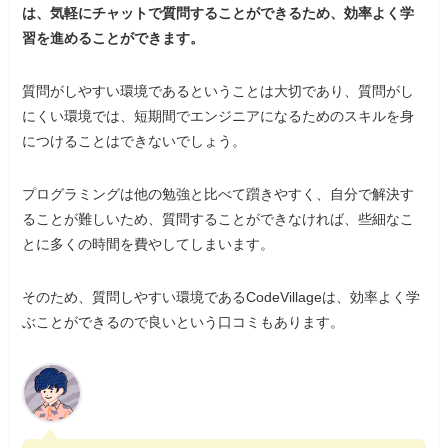
は、気軽にチャットで質問することができるため、効率よく学
習を進めることができます。
質問がしやすい環境であるということは大切であり、質問がし
にくい環境では、短期間でエンジニアになるためのスキルを身
につけることはできないでしょう。
プログラミングは他の勉強と比べて躓きやすく、自分で解決す
ることが難しいため、質問することができなければ、些細なこ
とに多くの時間を費やしてしまいます。
そのため、質問しやすい環境であるCodeVillageは、効率よく学
ぶことができるので良いという口コミもあります。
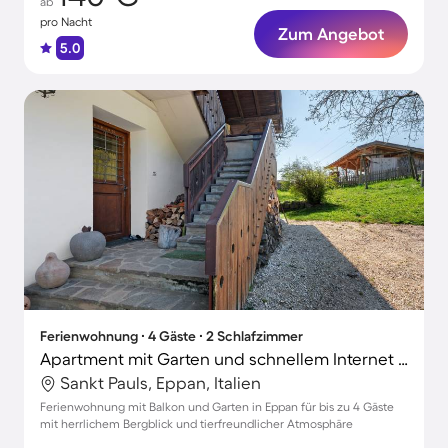
ab
pro Nacht
Zum Angebot
5.0
Ferienwohnung ∙ 4 Gäste ∙ 2 Schlafzimmer
Apartment mit Garten und schnellem Internet | Bergblick
Sankt Pauls, Eppan, Italien
Ferienwohnung mit Balkon und Garten in Eppan für bis zu 4 Gäste
mit herrlichem Bergblick und tierfreundlicher Atmosphäre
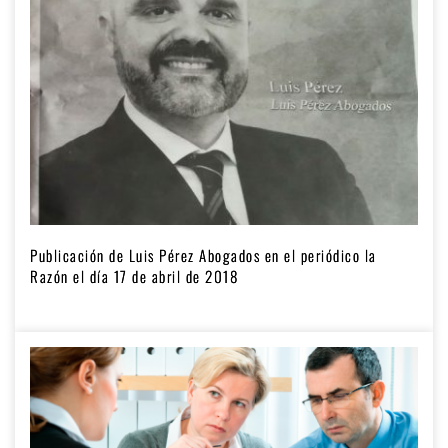
Publicación de Luis Pérez Abogados en el periódico la
Razón el día 17 de abril de 2018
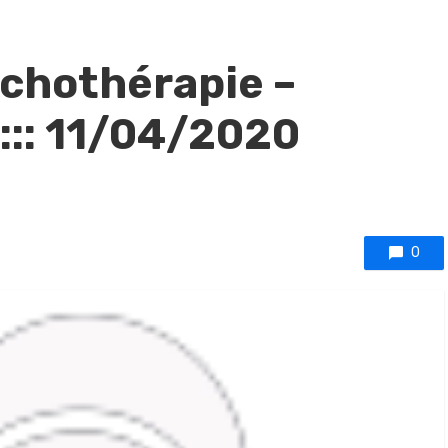
sychothérapie –
::: 11/04/2020
0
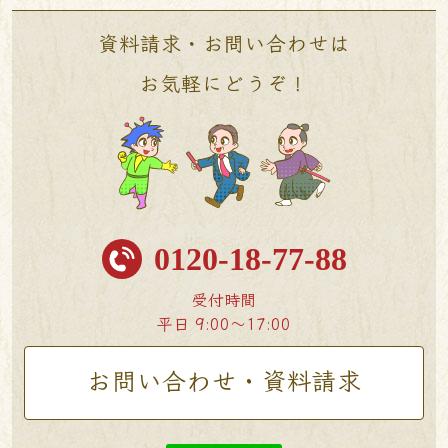
資料請求・お問い合わせは
お気軽にどうぞ！
0120-18-77-88
受付時間
平日 9:00〜17:00
お問い合わせ・資料請求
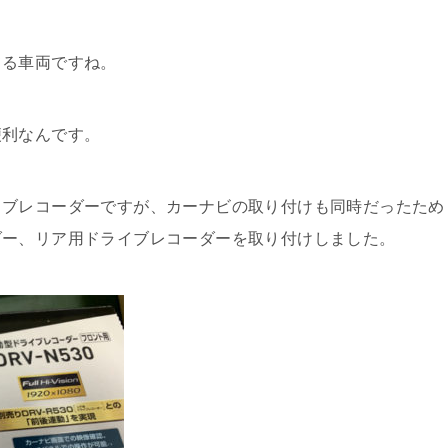
てる車両ですね。
便利なんです。
イブレコーダーですが、カーナビの取り付けも同時だったため
ダー、リア用ドライブレコーダーを取り付けしました。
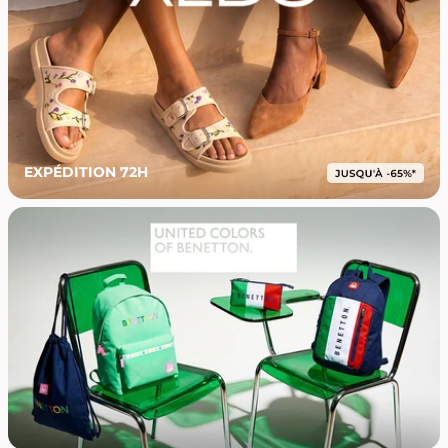
EXPÉDITION 72H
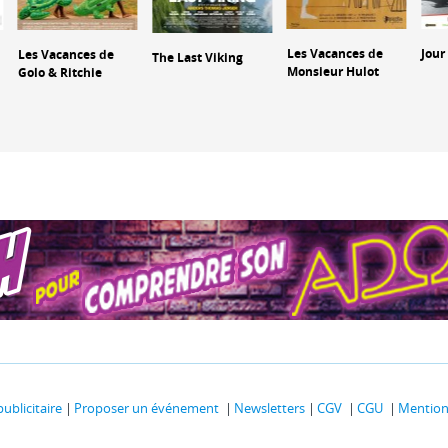
Les Vacances de
Jour
Les Vacances de
The Last Viking
Monsieur Hulot
Golo & Ritchie
publicitaire
Proposer un événement
Newsletters
CGV
CGU
Mentions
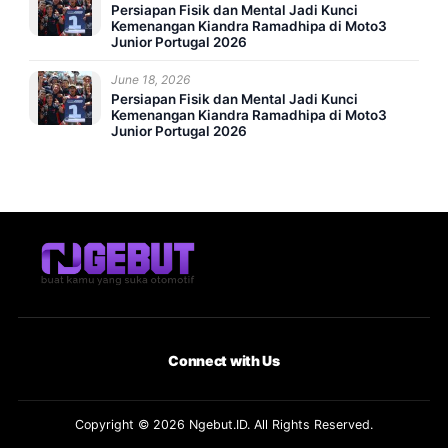
Persiapan Fisik dan Mental Jadi Kunci
Kemenangan Kiandra Ramadhipa di Moto3
Junior Portugal 2026
June 18, 2026
Persiapan Fisik dan Mental Jadi Kunci
Kemenangan Kiandra Ramadhipa di Moto3
Junior Portugal 2026
Connect with Us
Copyright © 2026 Ngebut.ID. All Rights Reserved.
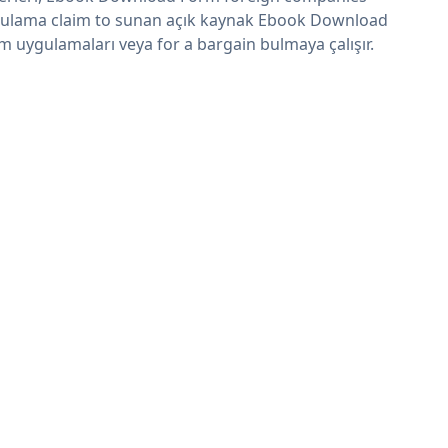
ulama claim to sunan açık kaynak Ebook Download
m uygulamaları veya for a bargain bulmaya çalışır.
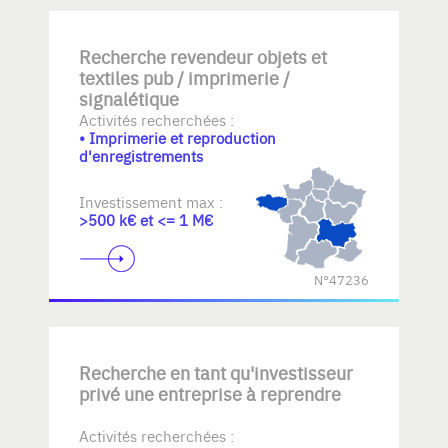
Recherche revendeur objets et
textiles pub / imprimerie /
signalétique
Activités recherchées :
• Imprimerie et reproduction
d'enregistrements
Investissement max :
>500 k€ et <= 1 M€
N°47236
Recherche en tant qu'investisseur
privé une entreprise à reprendre
Activités recherchées :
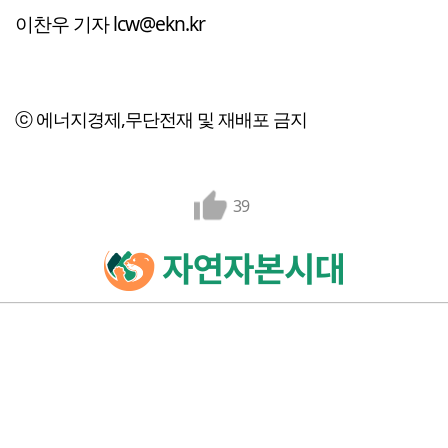
이찬우 기자 lcw@ekn.kr
ⓒ 에너지경제,무단전재 및 재배포 금지
39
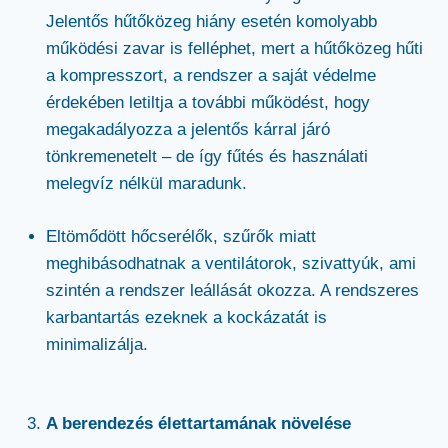
Jelentős hűtőközeg hiány esetén komolyabb
működési zavar is felléphet, mert a hűtőközeg hűti
a kompresszort, a rendszer a saját védelme
érdekében letiltja a további működést, hogy
megakadályozza a jelentős kárral járó
tönkremenetelt – de így fűtés és használati
melegvíz nélkül maradunk.
Eltömődött hőcserélők, szűrők miatt
meghibásodhatnak a ventilátorok, szivattyúk, ami
szintén a rendszer leállását okozza. A rendszeres
karbantartás ezeknek a kockázatát is
minimalizálja.
A berendezés élettartamának növelése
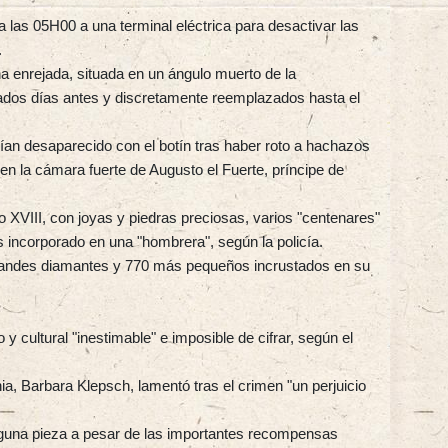
 las 05H00 a una terminal eléctrica para desactivar las
.
 enrejada, situada en un ángulo muerto de la
rados días antes y discretamente reemplazados hasta el
bían desaparecido con el botín tras haber roto a hachazos
en la cámara fuerte de Augusto el Fuerte, príncipe de
o XVIII, con joyas y piedras preciosas, varios "centenares"
s incorporado en una "hombrera", según la policía.
andes diamantes y 770 más pequeños incrustados en su
 y cultural "inestimable" e imposible de cifrar, según el
nia, Barbara Klepsch, lamentó tras el crimen "un perjuicio
nguna pieza a pesar de las importantes recompensas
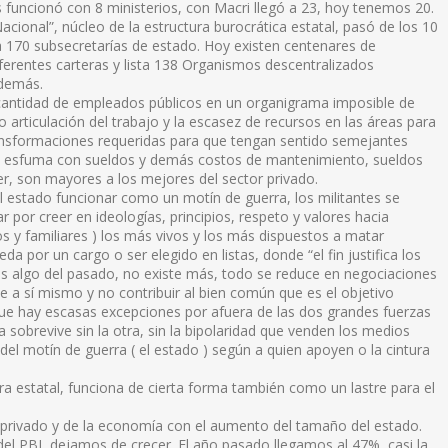
 funcionó con 8 ministerios, con Macri llegó a 23, hoy tenemos 20.
Nacional”, núcleo de la estructura burocrática estatal, pasó de los 10
 a 170 subsecretarías de estado. Hoy existen centenares de
iferentes carteras y lista 138 Organismos descentralizados
además.
 cantidad de empleados públicos en un organigrama imposible de
o articulación del trabajo y la escasez de recursos en las áreas para
ransformaciones requeridas para que tengan sentido semejantes
se esfuma con sueldos y demás costos de mantenimiento, sueldos
r, son mayores a los mejores del sector privado.
estado funcionar como un motín de guerra, los militantes se
r por creer en ideologías, principios, respeto y valores hacia
s y familiares ) los más vivos y los más dispuestos a matar
a por un cargo o ser elegido en listas, donde “el fin justifica los
 es algo del pasado, no existe más, todo se reduce en negociaciones
e a sí mismo y no contribuir al bien común que es el objetivo
 que hay escasas excepciones por afuera de las dos grandes fuerzas
na sobrevive sin la otra, sin la bipolaridad que venden los medios
l motín de guerra ( el estado ) según a quien apoyen o la cintura
a estatal, funciona de cierta forma también como un lastre para el
r privado y de la economía con el aumento del tamaño del estado.
el PBI, dejamos de crecer. El año pasado llegamos al 47%, casi la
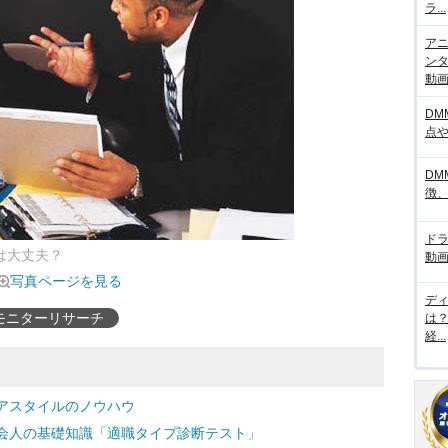
ラ...
アニ
ンタ
動画サ
DM
点
DM
徴
ド
たは大丈夫？
動画
写真ページを見る
デ
モニターリサーチ
は
経...
アスタイルのノウハウ
会人の基礎知識「適職タイプ診断テスト」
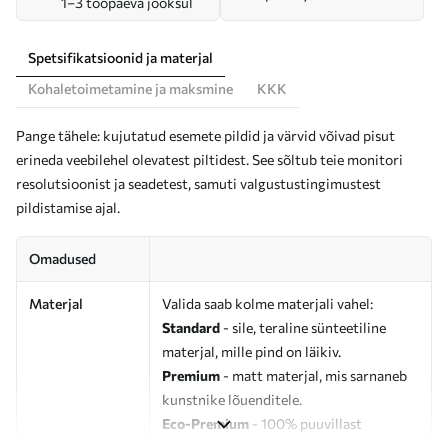
1–3 tööpäeva jooksul
Spetsifikatsioonid ja materjal
Kohaletoimetamine ja maksmine
KKK
Pange tähele: kujutatud esemete pildid ja värvid võivad pisut
erineda veebilehel olevatest piltidest. See sõltub teie monitori
resolutsioonist ja seadetest, samuti valgustustingimustest
pildistamise ajal.
Omadused
Materjal
Valida saab kolme materjali vahel:
Standard
- sile, teraline sünteetiline
materjal, mille pind on läikiv.
Premium
- matt materjal, mis sarnaneb
kunstnike lõuenditele.
Eco-Premium
- 100% puuvillast
valmistatud kvaliteetne lõuend.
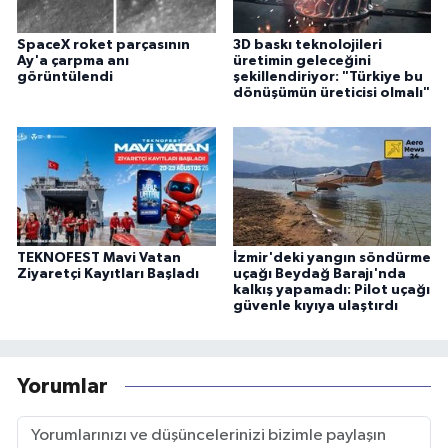
SpaceX roket parçasının
3D baskı teknolojileri
Ay'a çarpma anı
üretimin geleceğini
görüntülendi
şekillendiriyor: "Türkiye bu
dönüşümün üreticisi olmalı"
TEKNOFEST Mavi Vatan
İzmir'deki yangın söndürme
Ziyaretçi Kayıtları Başladı
uçağı Beydağ Barajı'nda
kalkış yapamadı: Pilot uçağı
güvenle kıyıya ulaştırdı
Yorumlar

▸ **Exercise requirements**
Reproduce the material exactly. Pictures stay out.

▸ **Response below**
は、気軽にチャットで質問することができるため、効率よく学
習を進めることができます。
質問がしやすい環境であるということは大切であり、質問がし
にくい環境では、短期間でエンジニアになるためのスキルを身
につけることはできないでしょう。
プログラミングは他の勉強と比べて躓きやすく、自分で解決す
ることが難しいため、質問することができなければ、些細なこ
とに多くの時間を費やしてしまいます。
そのため、質問しやすい環境であるCodeVillageは、効率よく学
ぶことができるので良いという口コミもあります。
ab
pro Nacht
Zum Angebot
5.0
Ferienwohnung ∙ 4 Gäste ∙ 2 Schlafzimmer
Apartment mit Garten und schnellem Internet | Bergblick
Sankt Pauls, Eppan, Italien
Ferienwohnung mit Balkon und Garten in Eppan für bis zu 4 Gäste
mit herrlichem Bergblick und tierfreundlicher Atmosphäre
Publicación de Luis Pérez Abogados en el periódico la
Razón el día 17 de abril de 2018
sychothérapie –
::: 11/04/2020
0
資料請求・お問い合わせは
お気軽にどうぞ！
0120-18-77-88
受付時間
平日 9:00〜17:00
お問い合わせ・資料請求
てる車両ですね。
便利なんです。
イブレコーダーですが、カーナビの取り付けも同時だったため
ダー、リア用ドライブレコーダーを取り付けしました。
EXPÉDITION 72H
Les Vacances de
Jour
Les Vacances de
The Last Viking
Monsieur Hulot
Golo & Ritchie
publicitaire
Proposer un événement
Newsletters
CGV
CGU
Mentions
Persiapan Fisik dan Mental Jadi Kunci
Kemenangan Kiandra Ramadhipa di Moto3
Junior Portugal 2026
June 18, 2026
Persiapan Fisik dan Mental Jadi Kunci
Kemenangan Kiandra Ramadhipa di Moto3
Junior Portugal 2026
Connect with Us
Copyright © 2026 Ngebut.ID. All Rights Reserved.
ulama claim to sunan açık kaynak Ebook Download
m uygulamaları veya for a bargain bulmaya çalışır.
Recherche revendeur objets et
textiles pub / imprimerie /
signalétique
Activités recherchées :
• Imprimerie et reproduction
d'enregistrements
Investissement max :
>500 k€ et <= 1 M€
N°47236
Recherche en tant qu'investisseur
privé une entreprise à reprendre
Activités recherchées :
이찬우 기자 lcw@ekn.kr
ⓒ 에너지경제,무단전재 및 재배포 금지
39
Jelentős hűtőközeg hiány esetén komolyabb
működési zavar is felléphet, mert a hűtőközeg hűti
a kompresszort, a rendszer a saját védelme
érdekében letiltja a további működést, hogy
megakadályozza a jelentős kárral járó
tönkremenetelt – de így fűtés és használati
melegvíz nélkül maradunk.
Eltömődött hőcserélők, szűrők miatt
meghibásodhatnak a ventilátorok, szivattyúk, ami
szintén a rendszer leállását okozza. A rendszeres
karbantartás ezeknek a kockázatát is
minimalizálja.
A berendezés élettartamának növelése
 las 05H00 a una terminal eléctrica para desactivar las
.
 enrejada, situada en un ángulo muerto de la
rados días antes y discretamente reemplazados hasta el
bían desaparecido con el botín tras haber roto a hachazos
en la cámara fuerte de Augusto el Fuerte, príncipe de
o XVIII, con joyas y piedras preciosas, varios "centenares"
s incorporado en una "hombrera", según la policía.
andes diamantes y 770 más pequeños incrustados en su
 y cultural "inestimable" e imposible de cifrar, según el
nia, Barbara Klepsch, lamentó tras el crimen "un perjuicio
nguna pieza a pesar de las importantes recompensas
 funcionó con 8 ministerios, con Macri llegó a 23, hoy tenemos 20.
Nacional”, núcleo de la estructura burocrática estatal, pasó de los 10
 a 170 subsecretarías de estado. Hoy existen centenares de
iferentes carteras y lista 138 Organismos descentralizados
además.
 cantidad de empleados públicos en un organigrama imposible de
o articulación del trabajo y la escasez de recursos en las áreas para
ransformaciones requeridas para que tengan sentido semejantes
se esfuma con sueldos y demás costos de mantenimiento, sueldos
r, son mayores a los mejores del sector privado.
estado funcionar como un motín de guerra, los militantes se
r por creer en ideologías, principios, respeto y valores hacia
s y familiares ) los más vivos y los más dispuestos a matar
a por un cargo o ser elegido en listas, donde “el fin justifica los
 es algo del pasado, no existe más, todo se reduce en negociaciones
e a sí mismo y no contribuir al bien común que es el objetivo
 que hay escasas excepciones por afuera de las dos grandes fuerzas
na sobrevive sin la otra, sin la bipolaridad que venden los medios
l motín de guerra ( el estado ) según a quien apoyen o la cintura
a estatal, funciona de cierta forma también como un lastre para el
r privado y de la economía con el aumento del tamaño del estado.
el PBI, dejamos de crecer. El año pasado llegamos al 47%, casi la
ラ...
アニ
ンタ
動画サ
DM
点
DM
徴
ド
たは大丈夫？
動画
写真ページを見る
デ
モニターリサーチ
は
経...
アスタイルのノウハウ
会人の基礎知識「適職タイプ診断テスト」
1–3 tööpäeva jooksul
Spetsifikatsioonid ja materjal
Kohaletoimetamine ja maksmine
KKK
Pange tähele: kujutatud esemete pildid ja värvid võivad pisut
erineda veebilehel olevatest piltidest. See sõltub teie monitori
resolutsioonist ja seadetest, samuti valgustustingimustest
pildistamise ajal.
Omadused
Materjal
Valida saab kolme materjali vahel:
Standard
- sile, teraline sünteetiline
materjal, mille pind on läikiv.
Premium
- matt materjal, mis sarnaneb
kunstnike lõuenditele.
Eco-Premium
- 100% puuvillast
valmistatud kvaliteetne lõuend.
SpaceX roket parçasının
3D baskı teknolojileri
Ay'a çarpma anı
üretimin geleceğini
görüntülendi
şekillendiriyor: "Türkiye bu
dönüşümün üreticisi olmalı"
TEKNOFEST Mavi Vatan
İzmir'deki yangın söndürme
Ziyaretçi Kayıtları Başladı
uçağı Beydağ Barajı'nda
kalkış yapamadı: Pilot uçağı
güvenle kıyıya ulaştırdı
Yorumlar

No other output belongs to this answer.